#### YOUR OBJECTIVE:
The response should be exactly the number of lines in the material below that contain the word "Farben".

BEGIN

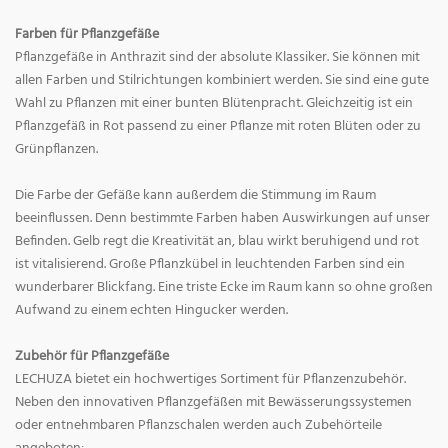
Farben für Pflanzgefäße
Pflanzgefäße in Anthrazit sind der absolute Klassiker. Sie können mit
allen Farben und Stilrichtungen kombiniert werden. Sie sind eine gute
Wahl zu Pflanzen mit einer bunten Blütenpracht. Gleichzeitig ist ein
Pflanzgefäß in Rot passend zu einer Pflanze mit roten Blüten oder zu
Grünpflanzen.
Die Farbe der Gefäße kann außerdem die Stimmung im Raum
beeinflussen. Denn bestimmte Farben haben Auswirkungen auf unser
Befinden. Gelb regt die Kreativität an, blau wirkt beruhigend und rot
ist vitalisierend. Große Pflanzkübel in leuchtenden Farben sind ein
wunderbarer Blickfang. Eine triste Ecke im Raum kann so ohne großen
Aufwand zu einem echten Hingucker werden.
Zubehör für Pflanzgefäße
LECHUZA bietet ein hochwertiges Sortiment für Pflanzenzubehör.
Neben den innovativen Pflanzgefäßen mit Bewässerungssystemen
oder entnehmbaren Pflanzschalen werden auch Zubehörteile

END

#### EXPECTED OUTPUT:
4